Job Description
Are you ready to define the trajectory of Artificial Intelligence in 2026 and beyond?
Nexus Horizon Labs is seeking a visionary Senior AI Research Scientist to lead our next-generation foundation model initiatives. We are not just building software; we are architecting the future of human-computer interaction. Join a world-class team dedicated to solving the hardest problems in generative AI, autonomous agents, and scalable machine learning systems.
In this pivotal role, you will bridge the gap between theoretical breakthroughs and practical, high-impact applications. If you are passionate about pushing the boundaries of what is possible in AI and want to leave a lasting legacy in the tech industry, we want to hear from you.
Responsibilities
- Lead R&D: Spearhead the research and development of state-of-the-art deep learning architectures and algorithms focused on large language models and multimodal systems.
- Innovation: Design novel neural network structures and training methodologies to improve model efficiency, accuracy, and generalization capabilities.
- Productionization: Translate cutting-edge research into scalable, production-ready code and collaborate closely with the engineering team to deploy robust AI systems.
- Mentorship: Guide and mentor junior researchers and data scientists, fostering a culture of technical excellence and continuous learning.
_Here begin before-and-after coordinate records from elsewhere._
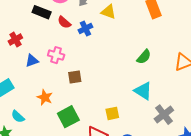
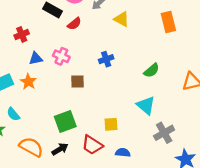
red semicircle: (64, 22) -> (74, 24), turned -88
blue cross: (85, 28) -> (106, 59), moved
orange star: (45, 97) -> (28, 82), moved

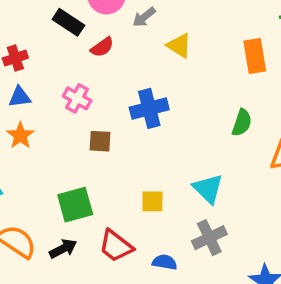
blue triangle: (36, 58) -> (20, 97), moved
blue cross: (106, 59) -> (149, 108), size x1.5
green semicircle: (152, 70) -> (242, 123), moved, turned -35
yellow square: (111, 124) -> (152, 201), moved
gray cross: (164, 133) -> (209, 238), moved

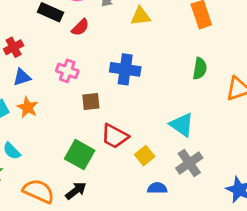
yellow triangle: (179, 46) -> (141, 16), turned -30
blue cross: (149, 108) -> (125, 69), turned 32
yellow square: (152, 201) -> (145, 156), moved, turned -30
green square: (75, 205) -> (80, 155), turned -36
red trapezoid: (116, 246) -> (115, 136), moved

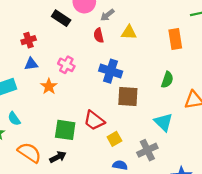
red semicircle: (80, 27) -> (99, 35), moved, turned 112
brown square: (91, 101) -> (128, 97), moved, size x1.5
orange star: (28, 107) -> (49, 86), moved
cyan triangle: (182, 125) -> (163, 122), moved
green square: (80, 155) -> (65, 130), turned -30

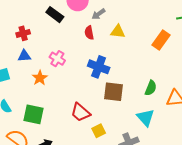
orange rectangle: (175, 39) -> (161, 40), turned 42
green semicircle: (167, 80) -> (151, 88), moved
green square: (65, 130) -> (33, 114), moved

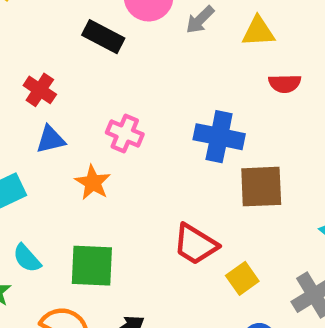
yellow triangle: (118, 32) -> (258, 32), moved
red cross: (23, 33) -> (40, 90), turned -32
red semicircle: (89, 33) -> (285, 83), moved, turned -72

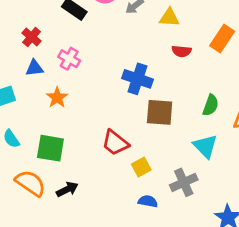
pink cross: (125, 133) -> (69, 59), moved

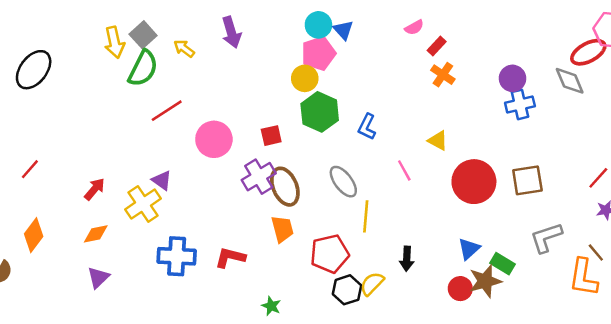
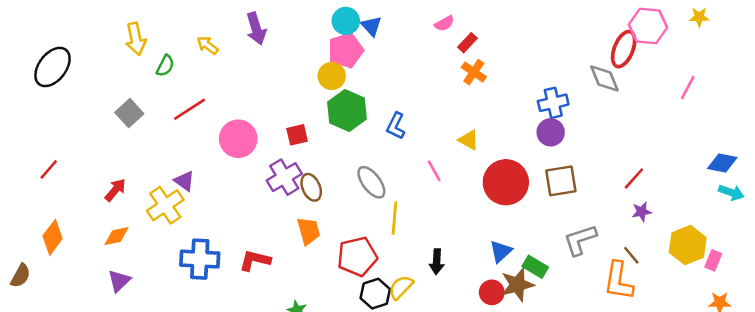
gray square: (143, 35) -> (129, 113), moved
red ellipse: (588, 52) -> (624, 49), turned -40
green semicircle: (143, 68) -> (165, 66), size x0.6
purple circle: (512, 78) -> (551, 132), moved
brown ellipse: (285, 187) -> (311, 187), size x0.7

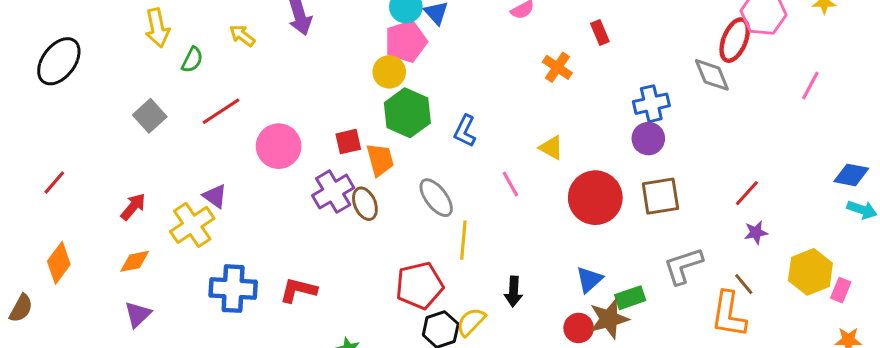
red rectangle: (467, 43) -> (600, 32), moved, turned -66
orange trapezoid: (309, 231) -> (380, 160), moved
green rectangle: (535, 267) -> (630, 298), turned -50

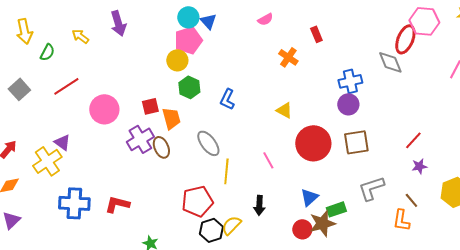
green hexagon: (407, 113) -> (189, 87), size x0.7
pink line: (510, 184) -> (268, 160), moved
orange L-shape: (729, 314) -> (401, 220), size x0.7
- Publication: Author high-impact research papers and present findings at top-tier international conferences (NeurIPS, ICML, ICLR).
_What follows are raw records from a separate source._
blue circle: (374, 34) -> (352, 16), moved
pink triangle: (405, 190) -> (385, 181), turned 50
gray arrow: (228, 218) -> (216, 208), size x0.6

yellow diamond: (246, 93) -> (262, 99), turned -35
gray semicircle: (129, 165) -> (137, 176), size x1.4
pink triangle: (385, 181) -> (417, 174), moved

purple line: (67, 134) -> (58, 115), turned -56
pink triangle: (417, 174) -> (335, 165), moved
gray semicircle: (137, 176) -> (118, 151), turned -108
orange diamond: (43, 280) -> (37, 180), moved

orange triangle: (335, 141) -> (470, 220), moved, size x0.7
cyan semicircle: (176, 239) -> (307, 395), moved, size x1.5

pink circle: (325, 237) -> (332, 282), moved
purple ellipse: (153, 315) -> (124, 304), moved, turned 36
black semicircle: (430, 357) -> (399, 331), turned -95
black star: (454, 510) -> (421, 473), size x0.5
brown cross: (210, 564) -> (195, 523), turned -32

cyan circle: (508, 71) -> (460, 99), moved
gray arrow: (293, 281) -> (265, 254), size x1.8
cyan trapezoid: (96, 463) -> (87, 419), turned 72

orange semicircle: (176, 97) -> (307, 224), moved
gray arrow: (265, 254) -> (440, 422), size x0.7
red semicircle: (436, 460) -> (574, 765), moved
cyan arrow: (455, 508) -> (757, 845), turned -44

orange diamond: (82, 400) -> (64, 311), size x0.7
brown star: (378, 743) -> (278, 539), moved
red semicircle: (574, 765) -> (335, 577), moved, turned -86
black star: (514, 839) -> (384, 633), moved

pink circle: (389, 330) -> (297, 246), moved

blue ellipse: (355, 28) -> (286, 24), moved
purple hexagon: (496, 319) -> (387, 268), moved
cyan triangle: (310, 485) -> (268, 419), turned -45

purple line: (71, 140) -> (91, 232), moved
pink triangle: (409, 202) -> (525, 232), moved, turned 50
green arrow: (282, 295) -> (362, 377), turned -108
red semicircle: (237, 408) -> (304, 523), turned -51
- Strategy: Contribute to the long-term technical vision and strategy of the company's AI roadmap.
Qualifications
- Education: PhD or Master's degree in Computer Science, Mathematics, Statistics, or a related quantitative field with a focus on AI/ML.
- Experience: 5+ years of proven experience in research, development, and deployment of machine learning models.
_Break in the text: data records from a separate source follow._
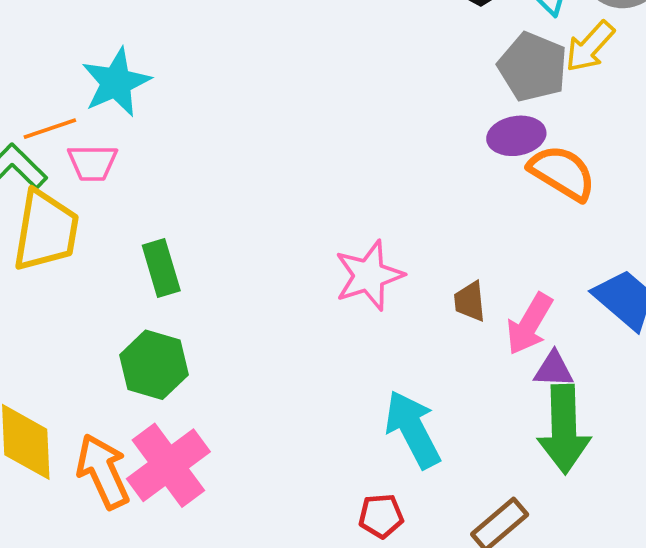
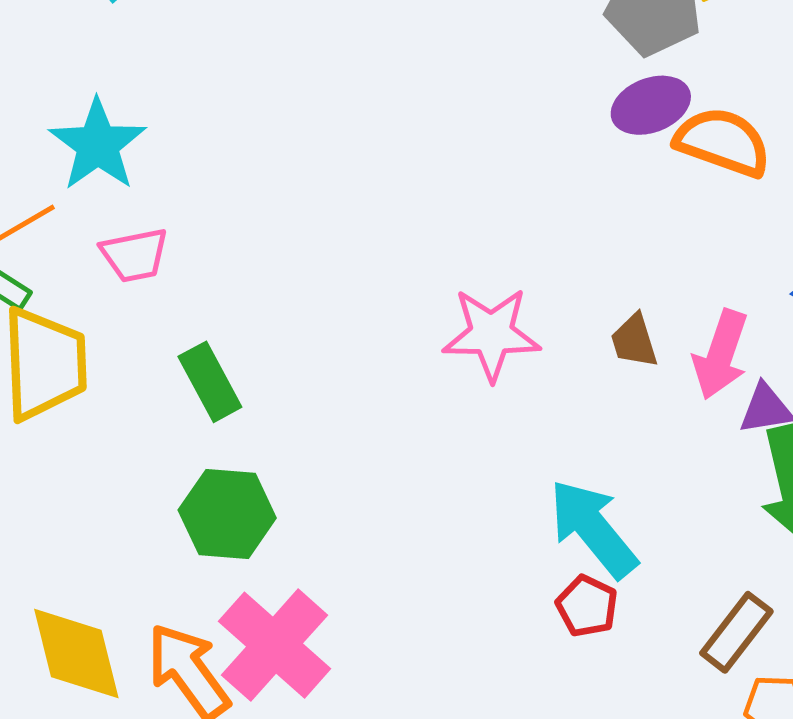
pink trapezoid: (92, 163) -> (135, 255), moved
pink star: (369, 275) -> (491, 334), turned 30
red pentagon: (381, 516) -> (587, 606), moved, turned -30

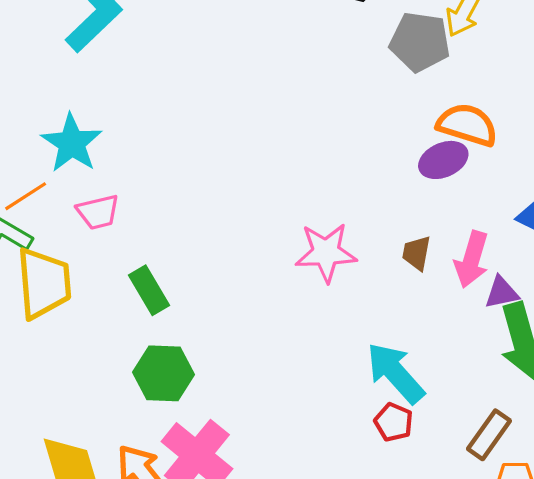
purple ellipse: (651, 105) -> (443, 160), moved
brown trapezoid: (634, 341) -> (416, 253), turned 30

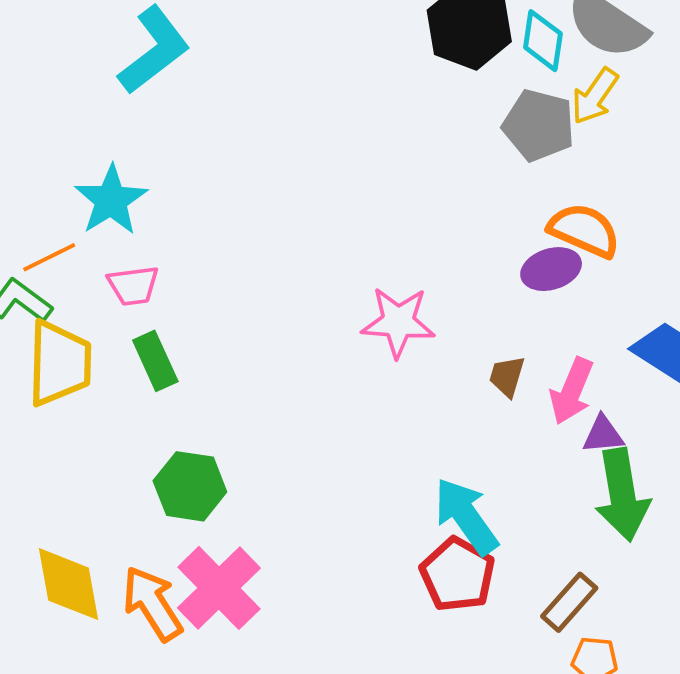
pink star: (326, 252) -> (398, 322), moved
green rectangle: (149, 290) -> (155, 361), moved
red pentagon: (394, 422) -> (457, 575), size x1.6

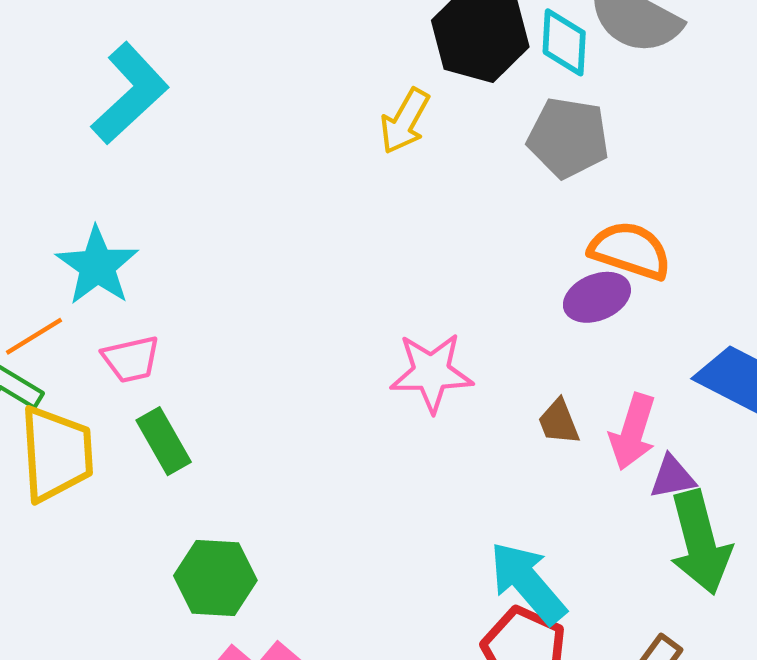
yellow arrow: (595, 96) -> (405, 121), moved
brown trapezoid: (507, 376) -> (559, 422), turned -33

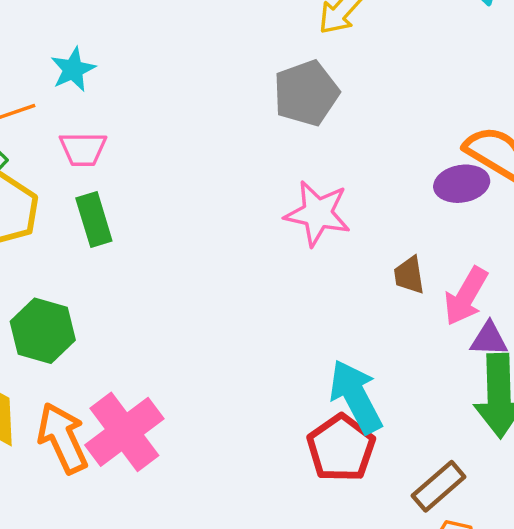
gray pentagon: (568, 138) -> (306, 93), moved, turned 30
cyan star: (97, 266) -> (73, 69), size x0.7
green hexagon: (215, 578) -> (43, 331), moved

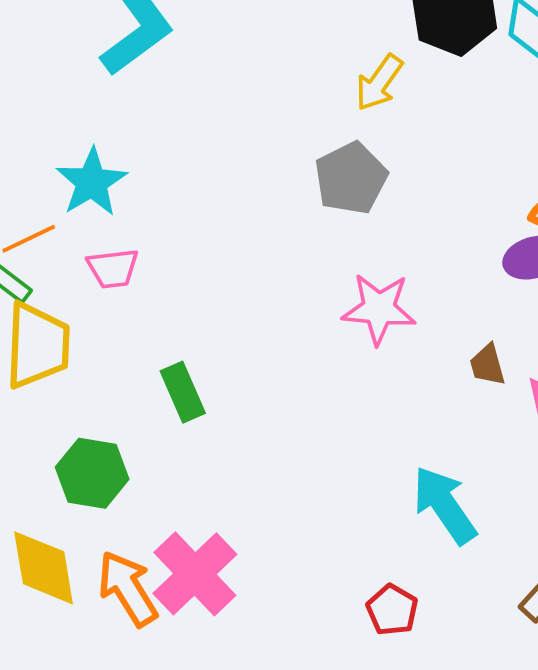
cyan star: (73, 69) -> (92, 182), size x1.4
green rectangle: (94, 220) -> (183, 392), moved
red pentagon: (341, 448) -> (392, 610), moved, size x0.7

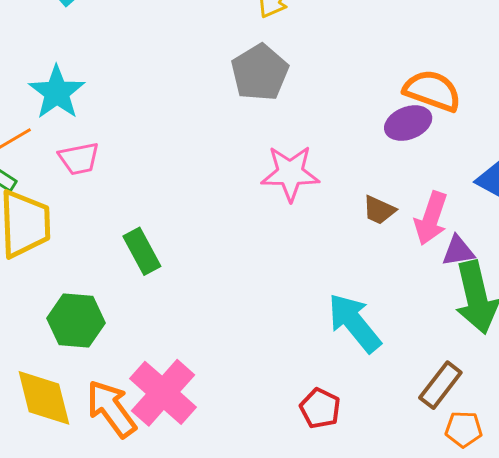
brown trapezoid: (487, 365) -> (379, 210), turned -45

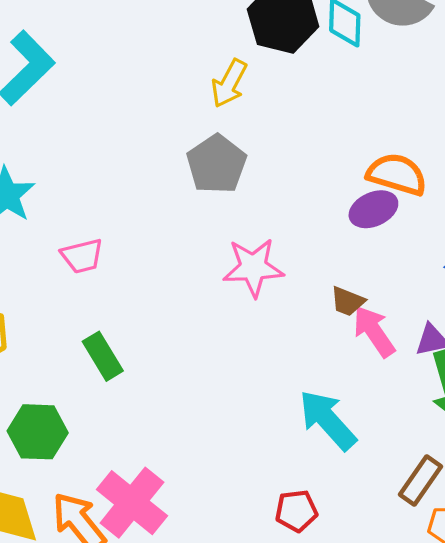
pink trapezoid: (79, 159) -> (82, 256), moved
pink arrow: (431, 218) -> (374, 331), moved, turned 130
red pentagon: (320, 408) -> (296, 511), turned -30

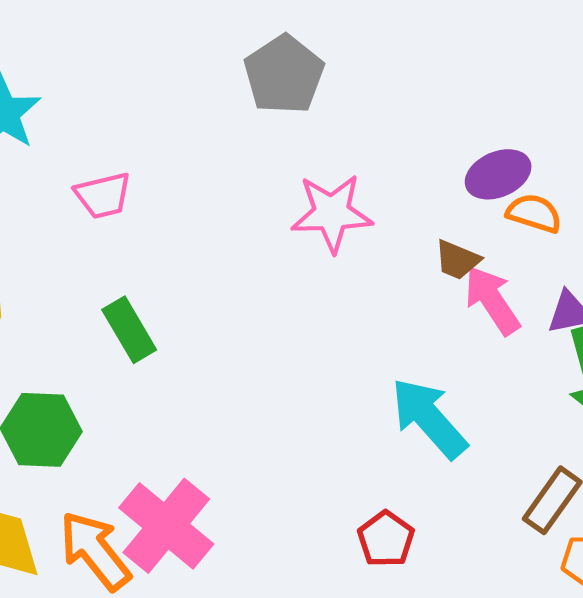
orange semicircle: (397, 174) -> (534, 213), moved, size x0.7
purple ellipse: (373, 209) -> (498, 174), moved
red pentagon: (296, 511) -> (386, 539), turned -30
- Technical Skills: Deep expertise in Python, PyTorch, TensorFlow, or JAX. Strong understanding of distributed training, optimization, and system design.
- Domain Knowledge: Solid background in Natural Language Processing (NLP), Computer Vision, or Reinforcement Learning.
- Problem Solving: Demonstrated ability to tackle complex, unstructured problems and derive innovative solutions.
- Communication: Excellent written and verbal communication skills, with the ability to articulate complex technical concepts to diverse audiences.